▶ Problem statement
Set down exactly the lines below, starting at the one that contains "Farmacias (45, 1619)" and ending at the one that contains "Lérida (34, 724)", with both of those lines included and nothing else.

[Stored items]

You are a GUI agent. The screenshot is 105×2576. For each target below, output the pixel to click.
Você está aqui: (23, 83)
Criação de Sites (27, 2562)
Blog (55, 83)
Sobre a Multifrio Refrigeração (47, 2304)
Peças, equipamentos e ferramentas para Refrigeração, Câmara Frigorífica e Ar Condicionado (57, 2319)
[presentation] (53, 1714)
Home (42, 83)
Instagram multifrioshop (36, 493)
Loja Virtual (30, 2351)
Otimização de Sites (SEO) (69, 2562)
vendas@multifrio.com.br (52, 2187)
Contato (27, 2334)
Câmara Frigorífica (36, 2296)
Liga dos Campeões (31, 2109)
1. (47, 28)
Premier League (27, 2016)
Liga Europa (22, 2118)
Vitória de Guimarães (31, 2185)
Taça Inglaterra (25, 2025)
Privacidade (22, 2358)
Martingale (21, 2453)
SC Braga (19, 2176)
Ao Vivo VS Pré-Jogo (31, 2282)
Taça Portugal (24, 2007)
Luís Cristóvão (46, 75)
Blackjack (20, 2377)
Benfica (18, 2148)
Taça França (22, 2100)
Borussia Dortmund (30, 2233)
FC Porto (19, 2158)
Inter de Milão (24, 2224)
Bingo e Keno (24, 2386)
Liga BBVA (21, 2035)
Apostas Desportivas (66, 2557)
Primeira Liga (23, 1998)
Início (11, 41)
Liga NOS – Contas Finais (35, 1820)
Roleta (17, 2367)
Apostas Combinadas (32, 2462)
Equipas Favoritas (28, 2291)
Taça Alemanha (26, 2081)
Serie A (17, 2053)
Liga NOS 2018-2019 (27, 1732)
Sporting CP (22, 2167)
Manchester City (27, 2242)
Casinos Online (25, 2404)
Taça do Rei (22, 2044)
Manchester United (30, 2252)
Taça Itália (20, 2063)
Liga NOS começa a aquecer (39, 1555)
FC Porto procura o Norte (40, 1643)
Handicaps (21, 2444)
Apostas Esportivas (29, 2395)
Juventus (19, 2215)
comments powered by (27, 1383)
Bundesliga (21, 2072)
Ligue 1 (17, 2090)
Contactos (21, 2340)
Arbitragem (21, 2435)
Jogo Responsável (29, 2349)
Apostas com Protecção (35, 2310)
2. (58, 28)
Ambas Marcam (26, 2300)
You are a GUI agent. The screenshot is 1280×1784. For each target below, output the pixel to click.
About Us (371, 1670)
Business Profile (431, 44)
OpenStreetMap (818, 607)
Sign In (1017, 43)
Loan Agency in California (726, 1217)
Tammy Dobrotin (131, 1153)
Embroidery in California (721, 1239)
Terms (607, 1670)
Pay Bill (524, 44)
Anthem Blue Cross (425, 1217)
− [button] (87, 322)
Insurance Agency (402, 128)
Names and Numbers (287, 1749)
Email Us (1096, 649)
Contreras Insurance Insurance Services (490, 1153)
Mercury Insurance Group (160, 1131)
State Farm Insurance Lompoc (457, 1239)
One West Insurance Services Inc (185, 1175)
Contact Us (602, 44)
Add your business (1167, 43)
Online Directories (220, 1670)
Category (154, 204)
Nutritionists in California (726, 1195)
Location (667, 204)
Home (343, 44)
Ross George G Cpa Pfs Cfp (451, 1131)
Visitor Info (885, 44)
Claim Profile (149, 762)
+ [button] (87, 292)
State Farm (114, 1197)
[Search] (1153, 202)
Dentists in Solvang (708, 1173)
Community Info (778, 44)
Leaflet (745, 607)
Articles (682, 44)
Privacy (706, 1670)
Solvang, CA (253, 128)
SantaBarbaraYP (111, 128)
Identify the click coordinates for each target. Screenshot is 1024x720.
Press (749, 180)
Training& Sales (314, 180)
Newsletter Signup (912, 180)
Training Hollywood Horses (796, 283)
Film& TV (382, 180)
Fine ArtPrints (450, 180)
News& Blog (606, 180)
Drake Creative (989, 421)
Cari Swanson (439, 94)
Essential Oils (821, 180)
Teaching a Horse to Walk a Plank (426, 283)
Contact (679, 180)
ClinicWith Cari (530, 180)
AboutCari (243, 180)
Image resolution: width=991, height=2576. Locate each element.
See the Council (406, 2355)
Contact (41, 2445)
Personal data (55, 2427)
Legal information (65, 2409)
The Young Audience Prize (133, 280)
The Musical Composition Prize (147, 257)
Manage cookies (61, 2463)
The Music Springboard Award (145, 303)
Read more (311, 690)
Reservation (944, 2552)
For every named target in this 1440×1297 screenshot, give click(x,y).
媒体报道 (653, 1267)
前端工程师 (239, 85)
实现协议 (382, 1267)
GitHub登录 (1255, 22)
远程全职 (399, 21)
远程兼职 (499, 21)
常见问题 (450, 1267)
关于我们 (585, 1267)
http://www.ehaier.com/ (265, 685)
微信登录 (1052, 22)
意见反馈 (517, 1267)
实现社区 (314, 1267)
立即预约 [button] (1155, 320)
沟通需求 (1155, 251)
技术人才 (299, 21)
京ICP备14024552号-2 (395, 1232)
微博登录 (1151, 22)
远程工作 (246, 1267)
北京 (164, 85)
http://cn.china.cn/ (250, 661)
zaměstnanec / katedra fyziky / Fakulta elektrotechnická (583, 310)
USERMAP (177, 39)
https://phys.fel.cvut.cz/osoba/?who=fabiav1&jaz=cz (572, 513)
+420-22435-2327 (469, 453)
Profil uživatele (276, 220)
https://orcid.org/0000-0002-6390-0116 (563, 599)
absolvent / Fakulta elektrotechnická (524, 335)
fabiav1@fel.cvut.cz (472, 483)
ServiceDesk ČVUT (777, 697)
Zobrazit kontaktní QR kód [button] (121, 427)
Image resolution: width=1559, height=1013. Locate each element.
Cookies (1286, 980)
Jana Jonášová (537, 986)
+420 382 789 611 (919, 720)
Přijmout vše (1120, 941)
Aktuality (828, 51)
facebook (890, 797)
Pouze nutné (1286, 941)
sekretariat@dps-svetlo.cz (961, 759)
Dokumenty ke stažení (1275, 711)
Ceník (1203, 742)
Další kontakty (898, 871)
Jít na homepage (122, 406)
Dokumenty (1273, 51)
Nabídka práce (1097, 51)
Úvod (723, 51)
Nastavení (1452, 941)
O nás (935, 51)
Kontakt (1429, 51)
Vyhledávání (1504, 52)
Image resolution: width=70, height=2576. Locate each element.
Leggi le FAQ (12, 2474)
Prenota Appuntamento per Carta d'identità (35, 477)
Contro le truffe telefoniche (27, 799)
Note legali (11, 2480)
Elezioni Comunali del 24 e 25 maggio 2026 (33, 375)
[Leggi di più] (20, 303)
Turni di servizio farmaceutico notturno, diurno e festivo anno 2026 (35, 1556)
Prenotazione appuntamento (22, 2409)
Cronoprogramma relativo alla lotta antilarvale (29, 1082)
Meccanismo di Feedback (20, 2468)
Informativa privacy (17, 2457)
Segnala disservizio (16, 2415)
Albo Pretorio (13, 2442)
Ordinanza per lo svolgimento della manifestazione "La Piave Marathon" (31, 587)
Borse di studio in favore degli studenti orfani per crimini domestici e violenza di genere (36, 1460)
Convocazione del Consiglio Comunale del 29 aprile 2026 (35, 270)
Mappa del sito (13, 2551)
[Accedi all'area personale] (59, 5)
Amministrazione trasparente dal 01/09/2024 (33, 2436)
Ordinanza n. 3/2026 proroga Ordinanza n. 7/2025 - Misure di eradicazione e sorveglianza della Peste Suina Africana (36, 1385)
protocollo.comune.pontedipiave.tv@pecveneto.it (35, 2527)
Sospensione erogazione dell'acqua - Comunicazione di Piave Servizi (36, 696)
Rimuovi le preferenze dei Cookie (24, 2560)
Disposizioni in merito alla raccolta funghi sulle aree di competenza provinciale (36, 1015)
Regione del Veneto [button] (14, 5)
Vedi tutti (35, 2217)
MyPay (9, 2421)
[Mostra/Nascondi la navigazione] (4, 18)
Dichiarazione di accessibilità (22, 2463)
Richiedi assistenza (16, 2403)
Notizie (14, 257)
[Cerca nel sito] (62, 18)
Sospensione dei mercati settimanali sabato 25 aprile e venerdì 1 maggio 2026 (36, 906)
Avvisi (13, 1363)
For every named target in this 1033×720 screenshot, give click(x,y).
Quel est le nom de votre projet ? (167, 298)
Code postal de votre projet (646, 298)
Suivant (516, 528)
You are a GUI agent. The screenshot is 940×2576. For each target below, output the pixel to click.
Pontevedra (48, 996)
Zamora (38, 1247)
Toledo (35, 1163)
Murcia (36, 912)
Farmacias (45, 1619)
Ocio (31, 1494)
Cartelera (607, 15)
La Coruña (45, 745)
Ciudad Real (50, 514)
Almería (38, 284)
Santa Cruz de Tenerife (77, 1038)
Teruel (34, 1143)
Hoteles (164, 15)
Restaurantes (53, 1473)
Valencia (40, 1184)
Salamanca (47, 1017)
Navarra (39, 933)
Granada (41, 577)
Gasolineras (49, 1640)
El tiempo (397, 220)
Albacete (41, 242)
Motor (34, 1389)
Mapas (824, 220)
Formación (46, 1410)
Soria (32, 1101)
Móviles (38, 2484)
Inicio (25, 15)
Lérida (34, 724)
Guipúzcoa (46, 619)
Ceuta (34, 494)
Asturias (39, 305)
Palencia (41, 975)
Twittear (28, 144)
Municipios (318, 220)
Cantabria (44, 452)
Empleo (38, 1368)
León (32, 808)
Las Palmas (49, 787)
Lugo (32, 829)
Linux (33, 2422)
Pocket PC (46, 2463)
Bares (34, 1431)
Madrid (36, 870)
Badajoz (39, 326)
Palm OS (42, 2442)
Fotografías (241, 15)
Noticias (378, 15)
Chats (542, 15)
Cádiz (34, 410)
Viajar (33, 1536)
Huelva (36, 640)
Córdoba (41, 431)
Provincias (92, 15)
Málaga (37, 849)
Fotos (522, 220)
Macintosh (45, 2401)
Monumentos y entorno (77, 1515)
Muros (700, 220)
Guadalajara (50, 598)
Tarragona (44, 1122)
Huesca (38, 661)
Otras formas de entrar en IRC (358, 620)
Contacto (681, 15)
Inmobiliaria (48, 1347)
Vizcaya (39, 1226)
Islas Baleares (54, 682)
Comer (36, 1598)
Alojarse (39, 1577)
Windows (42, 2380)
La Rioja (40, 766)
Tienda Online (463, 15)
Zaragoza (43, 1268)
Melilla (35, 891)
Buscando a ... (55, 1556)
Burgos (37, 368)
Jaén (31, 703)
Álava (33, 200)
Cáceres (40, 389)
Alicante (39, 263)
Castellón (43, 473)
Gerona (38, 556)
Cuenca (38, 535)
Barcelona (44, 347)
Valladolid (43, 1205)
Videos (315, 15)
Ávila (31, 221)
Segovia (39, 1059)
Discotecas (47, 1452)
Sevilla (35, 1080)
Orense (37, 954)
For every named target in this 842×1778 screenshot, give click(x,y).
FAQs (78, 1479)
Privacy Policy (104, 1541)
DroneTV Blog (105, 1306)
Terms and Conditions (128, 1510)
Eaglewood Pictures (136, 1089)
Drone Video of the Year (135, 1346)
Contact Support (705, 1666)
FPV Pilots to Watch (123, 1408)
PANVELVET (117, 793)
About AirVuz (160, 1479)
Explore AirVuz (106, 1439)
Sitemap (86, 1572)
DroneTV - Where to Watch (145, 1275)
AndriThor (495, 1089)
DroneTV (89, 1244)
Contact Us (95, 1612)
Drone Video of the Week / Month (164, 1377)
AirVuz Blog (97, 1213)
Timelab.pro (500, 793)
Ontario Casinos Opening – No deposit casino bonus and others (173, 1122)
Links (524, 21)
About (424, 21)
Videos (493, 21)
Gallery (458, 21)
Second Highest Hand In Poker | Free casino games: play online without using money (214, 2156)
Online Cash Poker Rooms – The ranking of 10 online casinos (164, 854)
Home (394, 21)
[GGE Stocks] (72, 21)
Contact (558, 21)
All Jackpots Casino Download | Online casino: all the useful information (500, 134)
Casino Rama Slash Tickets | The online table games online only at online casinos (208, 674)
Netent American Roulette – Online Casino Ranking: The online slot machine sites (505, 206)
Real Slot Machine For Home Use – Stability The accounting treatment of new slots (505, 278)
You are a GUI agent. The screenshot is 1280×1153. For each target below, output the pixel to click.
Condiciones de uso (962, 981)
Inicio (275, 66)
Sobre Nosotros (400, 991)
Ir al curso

▶ Task solution
Farmacias (45, 1619)
Ocio (31, 1494)
Cartelera (607, 15)
La Coruña (45, 745)
Ciudad Real (50, 514)
Almería (38, 284)
Santa Cruz de Tenerife (77, 1038)
Teruel (34, 1143)
Hoteles (164, 15)
Restaurantes (53, 1473)
Valencia (40, 1184)
Salamanca (47, 1017)
Navarra (39, 933)
Granada (41, 577)
Gasolineras (49, 1640)
El tiempo (397, 220)
Albacete (41, 242)
Motor (34, 1389)
Mapas (824, 220)
Formación (46, 1410)
Soria (32, 1101)
Móviles (38, 2484)
Inicio (25, 15)
Lérida (34, 724)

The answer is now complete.